(Data for processing)
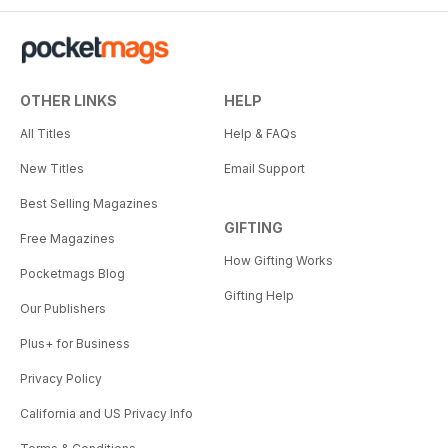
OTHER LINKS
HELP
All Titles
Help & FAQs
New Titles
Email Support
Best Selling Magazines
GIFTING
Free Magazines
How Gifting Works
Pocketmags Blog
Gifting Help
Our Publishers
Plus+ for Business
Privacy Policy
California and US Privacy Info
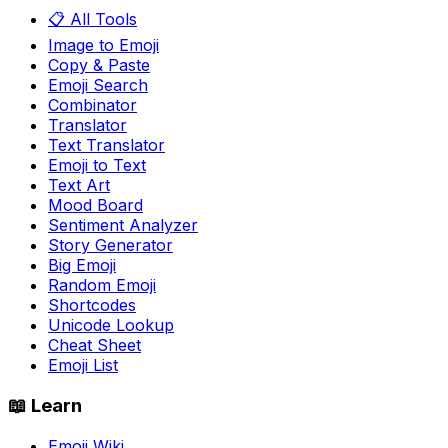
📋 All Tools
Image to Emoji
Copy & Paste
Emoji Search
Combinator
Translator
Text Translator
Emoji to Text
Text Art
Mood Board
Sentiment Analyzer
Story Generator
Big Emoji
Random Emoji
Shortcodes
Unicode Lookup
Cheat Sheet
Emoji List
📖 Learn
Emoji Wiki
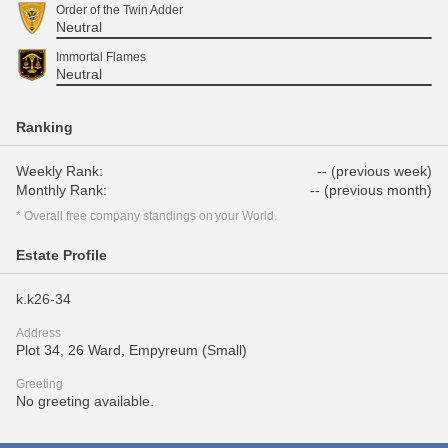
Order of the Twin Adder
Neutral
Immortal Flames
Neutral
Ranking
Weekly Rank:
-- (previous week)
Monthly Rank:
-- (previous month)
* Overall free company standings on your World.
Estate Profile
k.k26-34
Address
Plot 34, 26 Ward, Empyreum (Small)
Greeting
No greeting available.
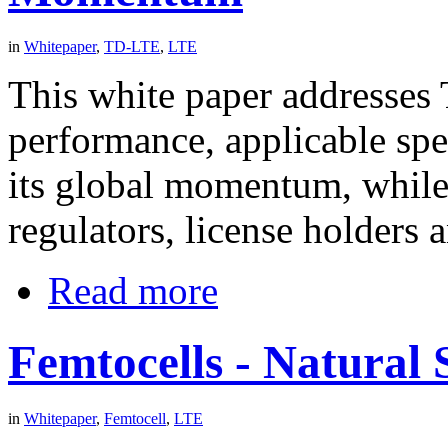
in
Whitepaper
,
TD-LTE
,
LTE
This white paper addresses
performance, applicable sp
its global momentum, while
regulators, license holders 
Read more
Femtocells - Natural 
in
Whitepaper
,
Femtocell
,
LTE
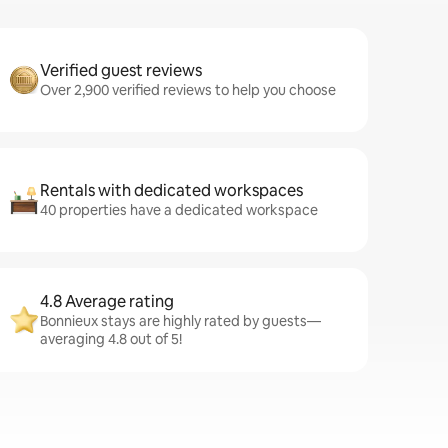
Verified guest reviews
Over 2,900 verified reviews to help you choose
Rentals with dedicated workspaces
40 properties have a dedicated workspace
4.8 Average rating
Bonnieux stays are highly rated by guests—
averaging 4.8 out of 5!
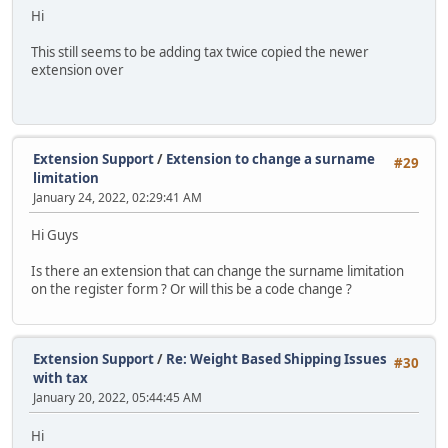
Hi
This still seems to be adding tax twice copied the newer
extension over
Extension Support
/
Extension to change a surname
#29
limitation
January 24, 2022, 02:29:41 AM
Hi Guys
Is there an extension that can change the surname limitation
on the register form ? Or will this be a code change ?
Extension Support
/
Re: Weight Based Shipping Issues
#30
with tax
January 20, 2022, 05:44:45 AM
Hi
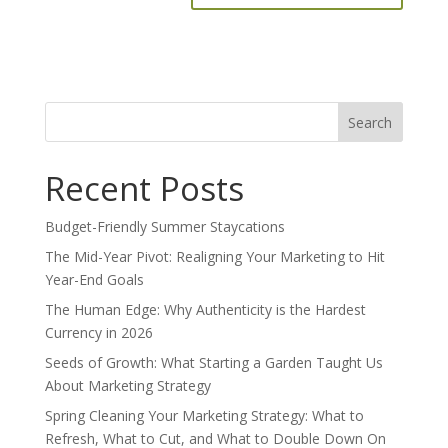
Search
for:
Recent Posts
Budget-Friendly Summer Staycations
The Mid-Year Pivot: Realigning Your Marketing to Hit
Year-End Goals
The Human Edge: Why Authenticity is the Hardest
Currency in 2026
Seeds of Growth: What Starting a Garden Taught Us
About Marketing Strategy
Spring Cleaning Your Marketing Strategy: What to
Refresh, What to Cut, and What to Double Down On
(End Data for processing)
§ Task objective:
Set down all of the entries exactly. Leave the pictures out.

§ Solution for this problem:
OTHER LINKS
HELP
All Titles
Help & FAQs
New Titles
Email Support
Best Selling Magazines
GIFTING
Free Magazines
How Gifting Works
Pocketmags Blog
Gifting Help
Our Publishers
Plus+ for Business
Privacy Policy
California and US Privacy Info
📋 All Tools
Image to Emoji
Copy & Paste
Emoji Search
Combinator
Translator
Text Translator
Emoji to Text
Text Art
Mood Board
Sentiment Analyzer
Story Generator
Big Emoji
Random Emoji
Shortcodes
Unicode Lookup
Cheat Sheet
Emoji List
📖 Learn
Emoji Wiki
Order of the Twin Adder
Neutral
Immortal Flames
Neutral
Ranking
Weekly Rank:
-- (previous week)
Monthly Rank:
-- (previous month)
* Overall free company standings on your World.
Estate Profile
k.k26-34
Address
Plot 34, 26 Ward, Empyreum (Small)
Greeting
No greeting available.
in
Whitepaper
,
TD-LTE
,
LTE
This white paper addresses
performance, applicable sp
its global momentum, while
regulators, license holders 
Read more
Femtocells - Natural 
in
Whitepaper
,
Femtocell
,
LTE
Verified guest reviews
Over 2,900 verified reviews to help you choose
Rentals with dedicated workspaces
40 properties have a dedicated workspace
4.8 Average rating
Bonnieux stays are highly rated by guests—
averaging 4.8 out of 5!
Hi
This still seems to be adding tax twice copied the newer
extension over
Extension Support
/
Extension to change a surname
#29
limitation
January 24, 2022, 02:29:41 AM
Hi Guys
Is there an extension that can change the surname limitation
on the register form ? Or will this be a code change ?
Extension Support
/
Re: Weight Based Shipping Issues
#30
with tax
January 20, 2022, 05:44:45 AM
Hi
Search
for:
Recent Posts
Budget-Friendly Summer Staycations
The Mid-Year Pivot: Realigning Your Marketing to Hit
Year-End Goals
The Human Edge: Why Authenticity is the Hardest
Currency in 2026
Seeds of Growth: What Starting a Garden Taught Us
About Marketing Strategy
Spring Cleaning Your Marketing Strategy: What to
Refresh, What to Cut, and What to Double Down On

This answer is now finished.